# DSMCER HW 4

###  Please note carefully:
- Any plots should be the highest quality possible and, in your judgement, ready for inclusion in a formal report or publication. This includes labeling, font sizes, etc.

- While we encourage you to chat with eachother and work together, you should not be copying code.

- Remember one of the biggest advantages of the python data stack - someone has probably written code for what you need to do. If you find yourself writing lines and lines of complex code here there is probably a better way, eg. a function written in numpy, scipy, pandas, seaborn etc.

***

## Part 0 - Preparation (1 pt)

- Load the HCEPDB dataset, randomly select 500,000 datapoints to act as your dataset
- Your goal from this notebook will be to predict energy gap of a material __without having to synthesize it__. Drop the columns in the data you will not need.
- Use the provided code to extract features for each molecule based on its smiles string alone. Notice that I have made the function raise an error when feature extraction fails. What will you do in this case? Handle this scenario however you deem suitable. Feel free to modify the code given if you would like, but it would be most pythonic to handle the error outside of the function.
- Split the data randomly into a development set and a test set.

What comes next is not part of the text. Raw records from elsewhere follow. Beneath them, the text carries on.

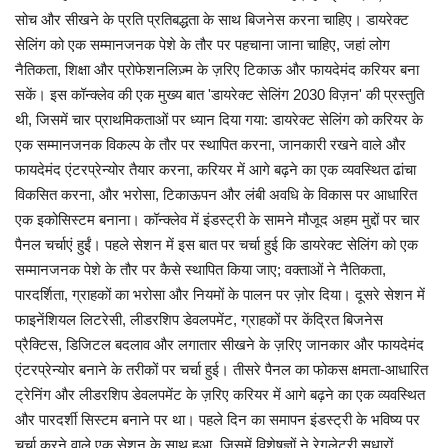
सोच और सीखने के प्रति प्रतिबद्धता के साथ बिजनेस करना चाहिए। डायरेक्ट
सेलिंग को एक सम्मानजनक पेशे के तौर पर पहचाना जाना चाहिए, जहां लोग
नैतिकता, शिक्षा और प्रोफेशनलिज़्म के ज़रिए टिकाऊ और फायदेमंद करियर बना
सकें। इस कॉन्क्लेव की एक मुख्य बात 'डायरेक्ट सेलिंग 2030 विज़न' की प्रस्तुति
थी, जिसमें चार प्राथमिकताओं पर ध्यान दिया गया: डायरेक्ट सेलिंग को करियर के
एक सम्मानजनक विकल्प के तौर पर स्थापित करना, जानकारी रखने वाले और
फायदेमंद एंटरप्रेन्योर तैयार करना, करियर में आगे बढ़ने का एक व्यवस्थित ढांचा
विकसित करना, और भरोसा, टिकाऊपन और लंबी अवधि के विकास पर आधारित
एक इकोसिस्टम बनाना। कॉन्क्लेव में इंडस्ट्री के सामने मौजूद अहम मुद्दों पर चार
पैनल चर्चाएं हुईं। पहले सेशन में इस बात पर चर्चा हुई कि डायरेक्ट सेलिंग को एक
सम्मानजनक पेशे के तौर पर कैसे स्थापित किया जाए; वक्ताओं ने नैतिकता,
पारदर्शिता, ग्राहकों का भरोसा और नियमों के पालन पर ज़ोर दिया। दूसरे सेशन में
फाइनेंशियल लिटरेसी, लीडरशिप डेवलपमेंट, ग्राहकों पर केंद्रित बिजनेस
प्रैक्टिस, डिजिटल बदलाव और लगातार सीखने के ज़रिए जानकार और फायदेमंद
एंटरप्रेन्योर बनाने के तरीकों पर चर्चा हुई। तीसरे पैनल का फोकस क्षमता-आधारित
ट्रेनिंग और लीडरशिप डेवलपमेंट के ज़रिए करियर में आगे बढ़ने का एक व्यवस्थित
और पारदर्शी सिस्टम बनाने पर था। पहले दिन का समापन इंडस्ट्री के भविष्य पर
चर्चा करने वाले एक सेशन के साथ हुआ, जिसमें विशेषज्ञों ने रेगुलेटरी सुधारों,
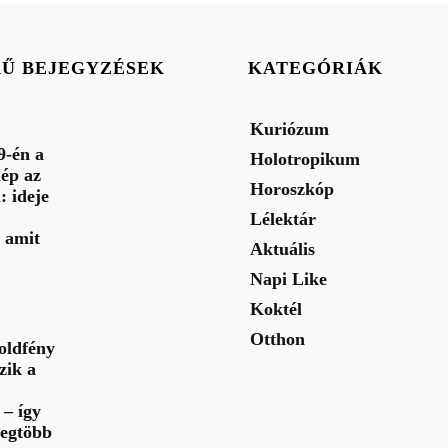
RŰ BEJEGYZÉSEK
KATEGÓRIÁK
Kuriózum
9-én a
Holotropikum
ép az
Horoszkóp
: ideje
Lélektár
 amit
Aktuális
Napi Like
Koktél
Otthon
oldfény
zik a
– így
legtöbb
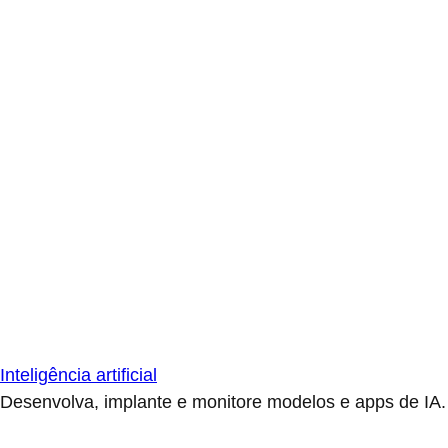
Inteligência artificial
Desenvolva, implante e monitore modelos e apps de IA.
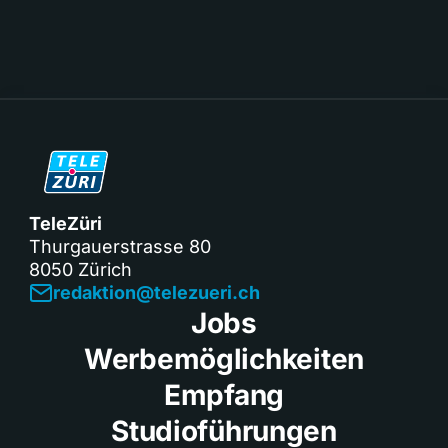
TeleZüri
Thurgauerstrasse 80
8050 Zürich
redaktion@telezueri.ch
Jobs
Werbemöglichkeiten
Empfang
Studioführungen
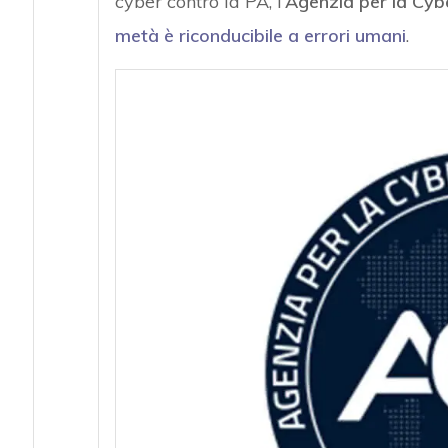
cyber contro la PA, l’
Agenzia per la Cyb
metà è riconducibile a errori umani
.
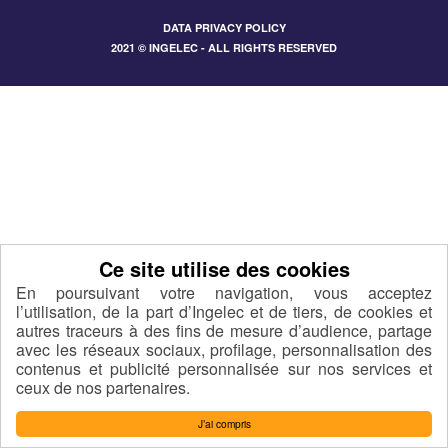
DATA PRIVACY POLICY
2021 © INGELEC - ALL RIGHTS RESERVED
En poursuivant votre navigation, vous acceptez
l’utilisation, de la part d’Ingelec et de tiers, de cookies et
autres traceurs à des fins de mesure d’audience, partage
avec les réseaux sociaux, profilage, personnalisation des
contenus et publicité personnalisée sur nos services et
ceux de nos partenaires.
J’ai compris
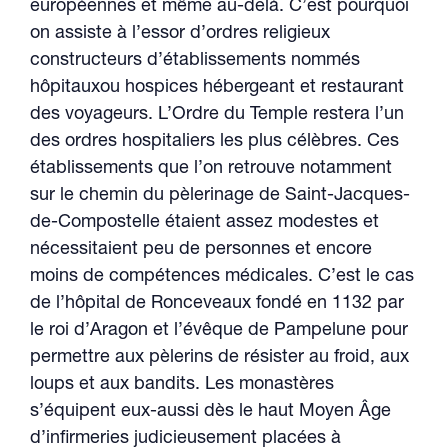
européennes et même au-delà. C’est pourquoi
on assiste à l’essor d’ordres religieux
constructeurs d’établissements nommés
hôpitauxou hospices hébergeant et restaurant
des voyageurs. L’Ordre du Temple restera l’un
des ordres hospitaliers les plus célèbres. Ces
établissements que l’on retrouve notamment
sur le chemin du pèlerinage de Saint-Jacques-
de-Compostelle étaient assez modestes et
nécessitaient peu de personnes et encore
moins de compétences médicales. C’est le cas
de l’hôpital de Ronceveaux fondé en 1132 par
le roi d’Aragon et l’évêque de Pampelune pour
permettre aux pèlerins de résister au froid, aux
loups et aux bandits. Les monastères
s’équipent eux-aussi dès le haut Moyen Âge
d’infirmeries judicieusement placées à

_Note_: extracting features for all 500k examples can take ~15 minutes. It may be worth saving the results of Part 0 to file so that never have to run it again eg. if the kernel restarts.

In [1]:
import numpy as np
import pandas as pd

import rdkit.Chem
import rdkit.Chem.Descriptors
import rdkit.Chem.rdMolDescriptors
import rdkit.ML.Descriptors.MoleculeDescriptors

### Provided Code:

In [2]:
features_to_extract = ['FractionCSP3', 'HeavyAtomCount', 'NHOHCount', 'NOCount', 'NumAliphaticCarbocycles', 'NumAliphaticHeterocycles', 'NumAliphaticRings', 'NumAromaticCarbocycles', 'NumAromaticHeterocycles', 'NumAromaticRings', 'NumHAcceptors', 'NumHDonors', 'NumHeteroatoms', 'NumRotatableBonds', 'NumSaturatedCarbocycles', 'NumSaturatedHeterocycles', 'NumSaturatedRings', 'RingCount', 'MolLogP', 'MolMR']
feature_calculator = rdkit.ML.Descriptors.MoleculeDescriptors.MolecularDescriptorCalculator(features_to_extract)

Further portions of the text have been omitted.